• Required action:
What follows is a set of records. Copy them exactly and leave out the images.
START Input material
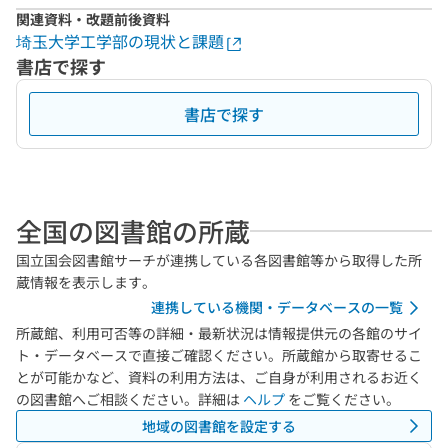
関連資料・改題前後資料
埼玉大学工学部の現状と課題
書店で探す
書店で探す
全国の図書館の所蔵
国立国会図書館サーチが連携している各図書館等から取得した所
蔵情報を表示します。
連携している機関・データベースの一覧
所蔵館、利用可否等の詳細・最新状況は情報提供元の各館のサイ
ト・データベースで直接ご確認ください。所蔵館から取寄せるこ
とが可能かなど、資料の利用方法は、ご自身が利用されるお近く
の図書館へご相談ください。詳細は
ヘルプ
をご覧ください。
地域の図書館を設定する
END Input material
• Answer to the problem:
関連資料・改題前後資料
埼玉大学工学部の現状と課題
書店で探す
書店で探す
全国の図書館の所蔵
国立国会図書館サーチが連携している各図書館等から取得した所
蔵情報を表示します。
連携している機関・データベースの一覧
所蔵館、利用可否等の詳細・最新状況は情報提供元の各館のサイ
ト・データベースで直接ご確認ください。所蔵館から取寄せるこ
とが可能かなど、資料の利用方法は、ご自身が利用されるお近く
の図書館へご相談ください。詳細は
ヘルプ
をご覧ください。
地域の図書館を設定する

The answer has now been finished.